---- EXERCISE MATERIALS

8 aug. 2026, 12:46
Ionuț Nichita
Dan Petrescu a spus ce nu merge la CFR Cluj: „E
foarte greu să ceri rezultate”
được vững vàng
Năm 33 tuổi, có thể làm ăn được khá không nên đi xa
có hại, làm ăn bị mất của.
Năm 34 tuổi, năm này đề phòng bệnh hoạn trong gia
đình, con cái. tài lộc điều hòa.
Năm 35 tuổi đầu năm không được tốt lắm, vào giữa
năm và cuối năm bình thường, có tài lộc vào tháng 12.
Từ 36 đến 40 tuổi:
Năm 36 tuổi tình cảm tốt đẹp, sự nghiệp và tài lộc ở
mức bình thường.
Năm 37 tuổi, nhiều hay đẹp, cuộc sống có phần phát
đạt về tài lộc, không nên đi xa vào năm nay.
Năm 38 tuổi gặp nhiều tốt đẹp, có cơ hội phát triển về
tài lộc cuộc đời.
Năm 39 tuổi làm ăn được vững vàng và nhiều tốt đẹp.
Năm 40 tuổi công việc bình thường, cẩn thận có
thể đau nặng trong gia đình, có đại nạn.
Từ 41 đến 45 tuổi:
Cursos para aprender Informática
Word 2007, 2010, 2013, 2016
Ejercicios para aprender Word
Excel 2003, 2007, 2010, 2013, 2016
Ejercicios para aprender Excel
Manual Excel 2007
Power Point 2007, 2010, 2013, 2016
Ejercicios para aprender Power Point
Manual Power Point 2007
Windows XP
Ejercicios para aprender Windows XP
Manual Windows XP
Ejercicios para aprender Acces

--------
---- EXERCISE MATERIALS

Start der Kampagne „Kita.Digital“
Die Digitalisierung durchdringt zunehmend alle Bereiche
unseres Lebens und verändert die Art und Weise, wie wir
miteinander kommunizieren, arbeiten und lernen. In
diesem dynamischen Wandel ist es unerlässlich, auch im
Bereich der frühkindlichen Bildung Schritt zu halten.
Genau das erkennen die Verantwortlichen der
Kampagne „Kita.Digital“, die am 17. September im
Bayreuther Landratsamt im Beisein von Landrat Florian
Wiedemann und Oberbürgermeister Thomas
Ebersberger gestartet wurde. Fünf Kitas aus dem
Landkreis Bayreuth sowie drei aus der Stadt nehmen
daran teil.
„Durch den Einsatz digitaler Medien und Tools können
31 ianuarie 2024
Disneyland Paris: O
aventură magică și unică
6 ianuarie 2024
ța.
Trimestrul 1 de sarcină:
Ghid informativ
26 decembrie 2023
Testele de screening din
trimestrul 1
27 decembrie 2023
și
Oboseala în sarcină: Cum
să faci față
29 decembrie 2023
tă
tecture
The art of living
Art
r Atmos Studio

--------
---- EXERCISE MATERIALS

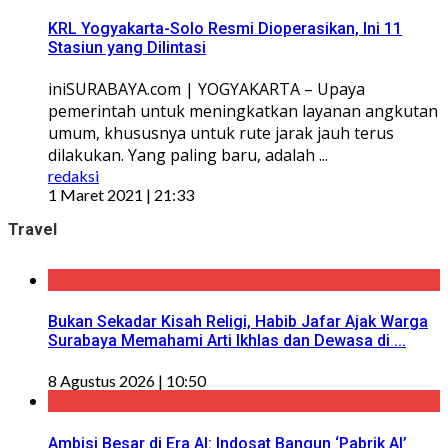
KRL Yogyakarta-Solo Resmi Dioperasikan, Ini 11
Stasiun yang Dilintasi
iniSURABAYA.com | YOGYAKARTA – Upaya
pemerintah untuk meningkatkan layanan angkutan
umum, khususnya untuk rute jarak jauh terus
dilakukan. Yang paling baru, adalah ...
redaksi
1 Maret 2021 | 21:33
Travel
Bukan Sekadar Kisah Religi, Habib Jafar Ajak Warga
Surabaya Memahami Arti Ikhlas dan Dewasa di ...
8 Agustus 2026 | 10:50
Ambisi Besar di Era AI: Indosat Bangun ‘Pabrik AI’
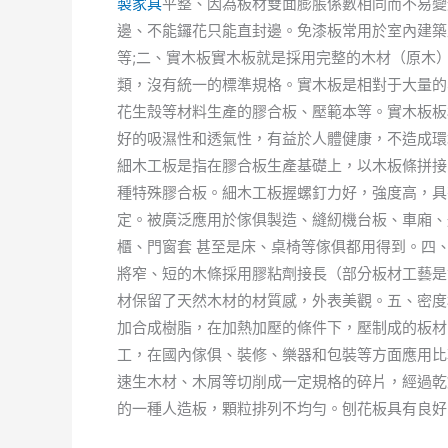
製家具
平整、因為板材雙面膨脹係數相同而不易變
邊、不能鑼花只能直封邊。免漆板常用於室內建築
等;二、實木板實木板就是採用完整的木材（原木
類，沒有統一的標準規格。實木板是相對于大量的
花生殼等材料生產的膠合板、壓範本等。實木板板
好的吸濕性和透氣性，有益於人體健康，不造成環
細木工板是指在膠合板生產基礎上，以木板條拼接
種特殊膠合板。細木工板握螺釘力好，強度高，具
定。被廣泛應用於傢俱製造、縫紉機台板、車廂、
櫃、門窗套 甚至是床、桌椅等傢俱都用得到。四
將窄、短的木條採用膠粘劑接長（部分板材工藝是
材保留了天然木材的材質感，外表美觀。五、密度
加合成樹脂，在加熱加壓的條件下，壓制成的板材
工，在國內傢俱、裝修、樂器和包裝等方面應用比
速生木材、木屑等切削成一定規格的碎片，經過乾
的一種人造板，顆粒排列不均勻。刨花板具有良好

--------

| PROMPT |
Nothing but a number belongs in the answer, namely how many lines above include "Point".

| ANSWER SPACE |
3